To Enjoy Social Contact, Choice Matters

 New research shows that people are least happy when they don’t have control over whether to spend time alone or in a group

By Susan Pinker

Whether our homes became refuges or prisons over the last two years, there is no doubt that the pandemic dramatically curtailed our social autonomy. We could no longer decide if and when to socialize, or even with whom. If we were lucky enough to have a home, we were stuck with our fellow inmates.

Research just published in the Journal of Happiness Studies now reveals that when it comes to happiness, having a choice is key. People who don’t choose to be social but end up surrounded by other people rate themselves as unhappiest. In contrast, folks who opt to be social and then find themselves in the company of others were ecstatic.

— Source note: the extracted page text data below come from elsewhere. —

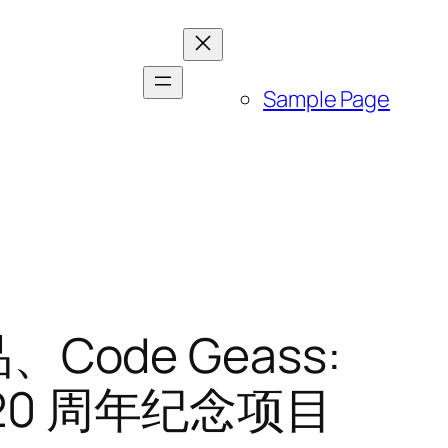
Sample Page
Code Geass:
更多 20 周年纪念项目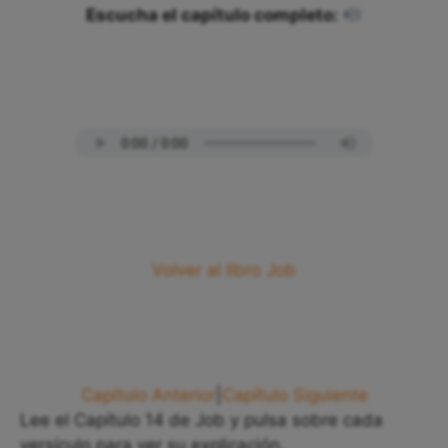
Escucha el capítulo completo:
Volver al libro Job
Capítulo Anterior
|
Capítulo Siguiente
Lee el Capítulo 14 de Job y pulsa sobre cada
versículo para ver su explicación.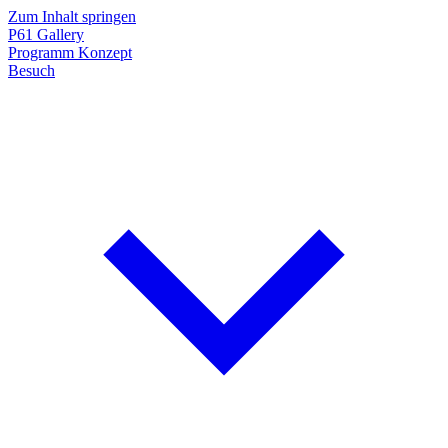
Zum Inhalt springen
P61
Gallery
Programm
Konzept
Besuch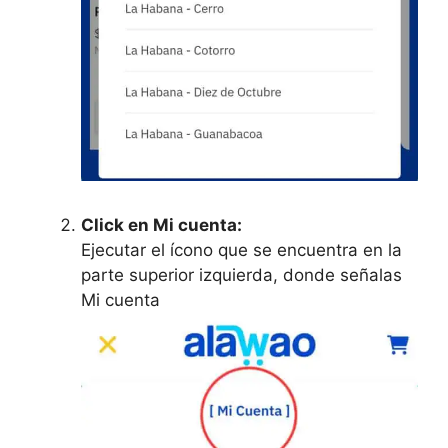
Click en Mi cuenta:
Ejecutar el ícono que se encuentra en la
parte superior izquierda, donde señalas
Mi cuenta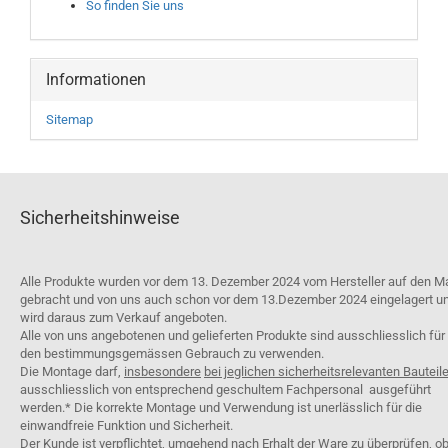
So finden Sie uns
Informationen
Sitemap
Sicherheitshinweise
Alle Produkte wurden vor dem 13. Dezember 2024 vom Hersteller auf den M
gebracht und von uns auch schon vor dem 13.Dezember 2024 eingelagert u
wird daraus zum Verkauf angeboten.
Alle von uns angebotenen und gelieferten Produkte sind ausschliesslich für
den bestimmungsgemässen Gebrauch zu verwenden.
Die Montage darf,
insbesondere
bei jeglichen sicherheitsrelevanten Bauteil
ausschliesslich von entsprechend geschultem Fachpersonal ausgeführt
werden.* Die korrekte Montage und Verwendung ist unerlässlich für die
einwandfreie Funktion und Sicherheit.
Der Kunde ist verpflichtet, umgehend nach Erhalt der Ware zu überprüfen, o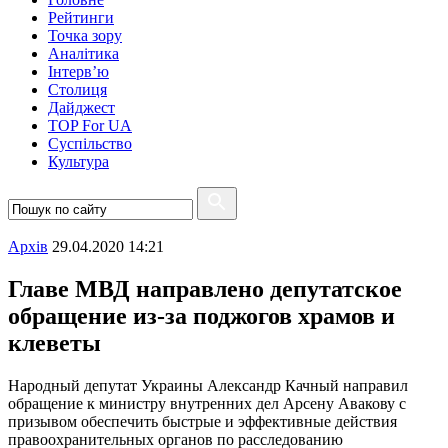
Рейтинги
Точка зору
Аналітика
Інтерв’ю
Столиця
Дайджест
TOP For UA
Суспiльство
Культура
Архiв
29.04.2020 14:21
Главе МВД направлено депутатское
обращение из-за поджогов храмов и
клеветы
Народный депутат Украины Александр Качный направил
обращение к министру внутренних дел Арсену Авакову с
призывом обеспечить быстрые и эффективные действия
правоохранительных органов по расследованию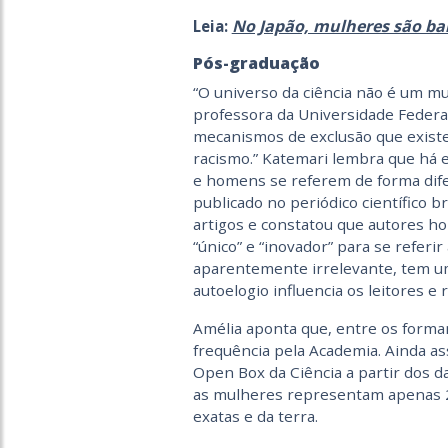
No Japão, mulheres são bar
Leia:
Pós-graduação
“O universo da ciência não é um mun
professora da Universidade Federal
mecanismos de exclusão que exist
racismo.” Katemari lembra que há
e homens se referem de forma dife
publicado no periódico científico 
artigos e constatou que autores 
“único” e “inovador” para se referir
aparentemente irrelevante, tem um 
autoelogio influencia os leitores 
Amélia aponta que, entre os form
frequência pela Academia. Ainda as
Open Box da Ciência a partir dos d
as mulheres representam apenas 2
exatas e da terra.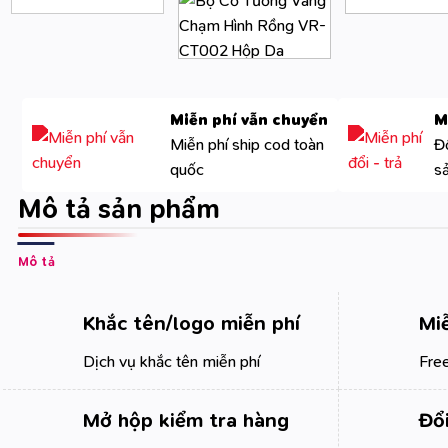
Miễn phí vẫn chuyển
M
Miễn phí ship cod toàn
Đố
quốc
s
Mô tả sản phẩm
Mô tả
Khắc tên/logo miễn phí
Mi
Dịch vụ khắc tên miễn phí
Free
Mở hộp kiểm tra hàng
Đổi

“Our culture is so focused on how positive interactions can be—just think of FOMO—that we don’t consider the alternative,” said the study’s lead author Liad Uziel, a psychology professor at Bar-Ilan University in Israel. “If you choose to be in a social situation, then you are likely to get more out of it. But your well-being is likely to drop if you didn’t choose it.”

The occasional period of time alone brings happiness to everyone, as long as that person chooses it.

The study, published with fellow Bar-Ilan psychology professor Tomer Schmidt-Barad, recruited 155 university students as participants. Every time the students received a text reminder on their phones, they had to report what they were doing and with whom, if they had any control over who they were with, and how they felt about it all. As Dr. Uziel described it: “How satisfied were they—their positive and negative experiences at that moment, how meaningful they found what was going on at that time, and how much control they had over the situation they were in.” The participants were pinged three times a day for a total of 10 weekdays, which yielded a mountain of data: 4,300 status reports.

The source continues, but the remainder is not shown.